Multiple Output DC-DC Converters with Switched Capacitors

Embodiments of the present invention relate to a multiple output DC-DC converter using a switched capacitor, and more particularly, multiple output using a switched capacitor capable of high efficiency power conversion multiple output and efficiently reducing the ripple of the output voltage. It relates to a DC-DC converter.

Recently, many semiconductor parts have been implemented using a System on Chip (SoC) method for miniaturization and cost reduction.

Due to the development of system-on-chip technology, the operating voltage required in a single chip has been diversified. Therefore, a converter having multiple output characteristics is required.

There is an active research on single-inductor multiple-output (SIMO) using only one inductor.

Inductor-based switching converters have the advantage of having a wide range of output voltages to ensure high efficiency, and only one inductor can reduce the size and cost of the converter.

However, in order to achieve high power conversion efficiency, an inductor having a high Q value is required. Therefore, implementing this on-chip requires an expensive additional process.

Switched-capacitor (SC) converters, on the other hand, do not require an inductor for voltage conversion, and thus have received a lot of attention because they can achieve high efficiency without the need for an additional process.

However, until now, only research on single output switched capacitor converters has been mainly conducted, and studies on multiple output switched capacitor converters are insufficient.

In order to solve the problems of the prior art as described above, the present invention proposes a multiple output DC-DC converter using a switched capacitor capable of high efficiency multiple output and efficiently reduce the ripple of the output voltage.

Other objects of the present invention may be derived by those skilled in the art through the following examples.

According to a preferred embodiment of the present invention to achieve the above object, a control signal generation unit for generating a switching control signal so that a plurality of output voltage corresponding to each reference voltage level; And an output unit configured to output an input voltage to a plurality of output terminals based on the switching control signal, wherein the output unit comprises N (two or more natural numbers) switched capacitor cells sharing the plurality of output terminals.

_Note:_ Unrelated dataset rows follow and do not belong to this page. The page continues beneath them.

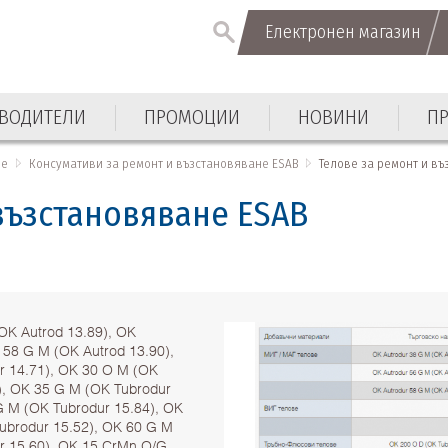
Електронен магазин
ВОДИТЕЛИ
ПРОМОЦИИ
НОВИНИ
П
не
Консумативи за ремонт и възстановяване ESAB
Телове за ремонт и в
възстановяване ESAB
ОК Autrod 13.89), OK
 58 G M (ОК Autrod 13.90),
ur 14.71), OK 30 O M (ОК
), OK 35 G M (ОК Tubrodur
G M (ОК Tubrodur 15.84), OK
ubrodur 15.52), OK 60 G M
r 15.60), OK 15 CrMn O/G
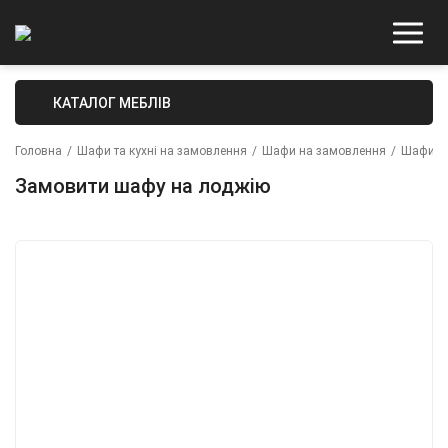
КАТАЛОГ МЕБЛІВ
Головна
/
Шафи та кухні на замовлення
/
Шафи на замовлення
/
Шафи дл
Замовити шафу на лоджію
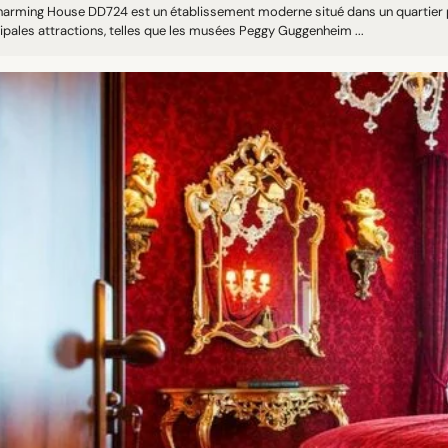
harming House DD724 est un établissement moderne situé dans un quartier p
ipales attractions, telles que les musées Peggy Guggenheim ...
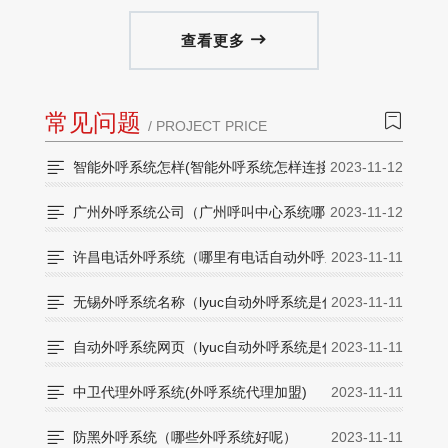
查看更多

常见问题

/ PROJECT PRICE

智能外呼系统怎样(智能外呼系统怎样连接手机)
2023-11-12

广州外呼系统公司（广州呼叫中心系统哪家好）
2023-11-12

许昌电话外呼系统（哪里有电话自动外呼系统）
2023-11-11

无锡外呼系统名称（lyuc自动外呼系统是什么）
2023-11-11

自动外呼系统网页（lyuc自动外呼系统是什么）
2023-11-11

中卫代理外呼系统(外呼系统代理加盟)
2023-11-11

防黑外呼系统（哪些外呼系统好呢）
2023-11-11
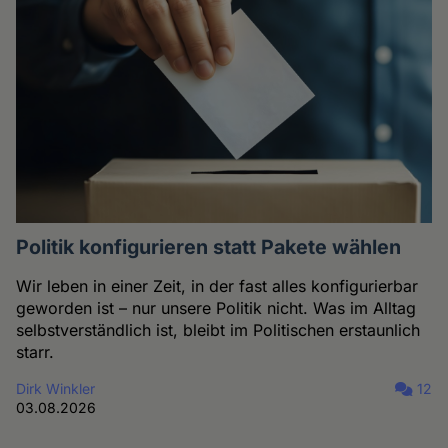
Politik konfigurieren statt Pakete wählen
Wir leben in einer Zeit, in der fast alles konfigurierbar
geworden ist – nur unsere Politik nicht. Was im Alltag
selbstverständlich ist, bleibt im Politischen erstaunlich
starr.
Dirk Winkler
12
03.08.2026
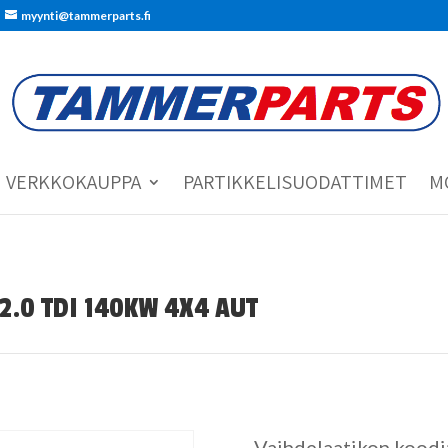
myynti@tammerparts.fi
VERKKOKAUPPA
PARTIKKELISUODATTIMET
M
 2.0 TDI 140KW 4X4 AUT
Vaihdelaatikon koodi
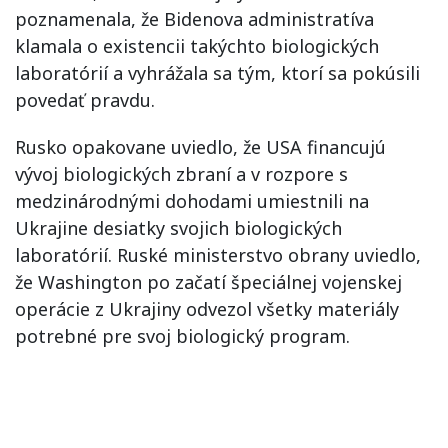
poznamenala, že Bidenova administratíva
klamala o existencii takýchto biologických
laboratórií a vyhrážala sa tým, ktorí sa pokúsili
povedať pravdu.
Rusko opakovane uviedlo, že USA financujú
vývoj biologických zbraní a v rozpore s
medzinárodnými dohodami umiestnili na
Ukrajine desiatky svojich biologických
laboratórií. Ruské ministerstvo obrany uviedlo,
že Washington po začatí špeciálnej vojenskej
operácie z Ukrajiny odvezol všetky materiály
potrebné pre svoj biologický program.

Each of the N switched capacitor cells includes: a common capacitor configured to charge and discharge the input voltage; And a plurality of switch strings configured to charge the input voltage to the common capacitor and to switch the charged voltages to be outputted to the plurality of output terminals.

The number of the plurality of switch strings is the same as the number of the plurality of output terminals, and the first switch string of the plurality of switch strings may switch the charged voltage to be output to the first output terminal of the plurality of output terminals. have.

The first switch string may include a 1-1 switch to which the input voltage is applied at one end; A 2-1 switch having one end connected to the other end of the 1-1 switch and one end of the common capacitor; 1-2 switches, one end of which is connected to the other end of the 2-1 switch and the first output terminal; And a 2-2 switch having one end connected to the other end of the 1-2 switch and the other end of the common capacitor, and the other end connected to the ground.

A second switch string of the plurality of switch strings switches the charged voltage to be output to a second output terminal of the plurality of output terminals, and the second switch string is 1-1 to which the input voltage is applied at one end. switch; A 2-1 switch having one end connected to the other end of the 1-1 switch of the first switch string, the other end of the 1-1 switch of the second switch string, and one end of the common capacitor; 1-2 switches, one end of which is connected to the other end of the 2-1 switch of the second switch string and the second output terminal; And a 2-2 switch having one end connected to the other end of the 1-2 switch of the first switch string, the other end of the 1-2 switch of the second switch string, and the other end of the common capacitor, and the other end connected to the ground. can do.

The control signal generation unit may include: a first comparator configured to compare a first output voltage output to the first output terminal with a first reference voltage; And a second comparator for comparing the first output voltage with a second reference voltage, wherein a value corresponding to the first output voltage between the first reference voltage and the second reference voltage based on the comparison result. The first switching control signal to have a can be generated.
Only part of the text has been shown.